Setting up and running a school library is one of the most satisfying jobs a teacher can perform. As a teacher-librarian
you will be able to develop children’s love of books and encourage them to read. This in turn will improve their literacy
skills, which they will enjoy, remember and share long after their school days are over. You can also show students how
to find out information from the books in the library, and this too is a skill for life. People need information to educate
themselves and develop their true potential, and for this they need literacy skills and access to books. The library
provides access to books; it is a place where information is shared.
Setting up a library is also a great challenge. It can be hard work, so it is recommended that you work closely with
many other people at your school. In this way the library will belong to everyone at the school and can be made to
benefit many generations of students.
The biggest change has been in the children’s confidence and willingness to read, which they have carried back into the classroom. During lessons, particularly guided reading, the children who actively borrow from our library, have been more enthusiastic about taking part and, more importantly, their comprehension of what they are reading has improved measurably too. Their growing confidence and increased exposure to language, grammar and punctuation has also lead to a significant improvement in their written work too
Unfortunately, in my school, I found NO english readers or magazines when I started teaching there! I decided to set up and run an…english…bookcase myself, by donating my own books to the school first and then by asking parents, students, friends, publishing houses and my PLN to offer us as many books as possible!
Today, 7 years later, our small ” library” has about 400 english books and I am really very proud of that! Children are encouraged to borrow books regularly, on a voluntary basis! At the end of each term, the three most frequent readers in each class, are awarded complimentary bookmarks in front of their classmates!
“We learn to read by reading”
What is important too, is that I place a piece of paper inside each book , for the students to write a short book review on, and share it with the rest of the class! Students who bring this review back , are awarded a sticker for their english stickers collection!

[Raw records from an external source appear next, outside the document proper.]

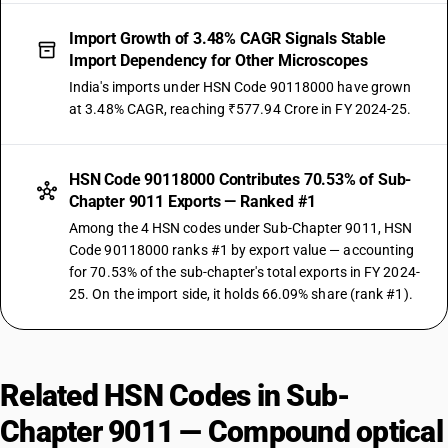
Import Growth of 3.48% CAGR Signals Stable
Import Dependency for Other Microscopes
India's imports under HSN Code 90118000 have grown
at 3.48% CAGR, reaching ₹577.94 Crore in FY 2024-25.
HSN Code 90118000 Contributes 70.53% of Sub-
Chapter 9011 Exports — Ranked #1
Among the 4 HSN codes under Sub-Chapter 9011, HSN
Code 90118000 ranks #1 by export value — accounting
for 70.53% of the sub-chapter's total exports in FY 2024-
25. On the import side, it holds 66.09% share (rank #1).
Related HSN Codes in Sub-
Chapter 9011 — Compound optical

The readers who read the most titles are given a special award,too at the end of each term . The competition brings challenge to reading and it is associated more with fun than learning and we therefore do not consider it harmful.
I sometimes, hand them a different handout ,where they are asked to write a different ending to the book story and maybe draw a picture which has to do with it!
The most basic activity is the book report, in which students are asked about their
personal experiences of what they read e.g. whether they found the material enjoyable or
interesting and why, whether they liked some characters from the book or what did
reading make them think of. They can also be asked whether the reading was easy or
difficult for them.
Most teachers who are asked to set up and run a library are not trained librarians – and neither am I…
The steps,one has to follow to set it up in the first place, are the ones below!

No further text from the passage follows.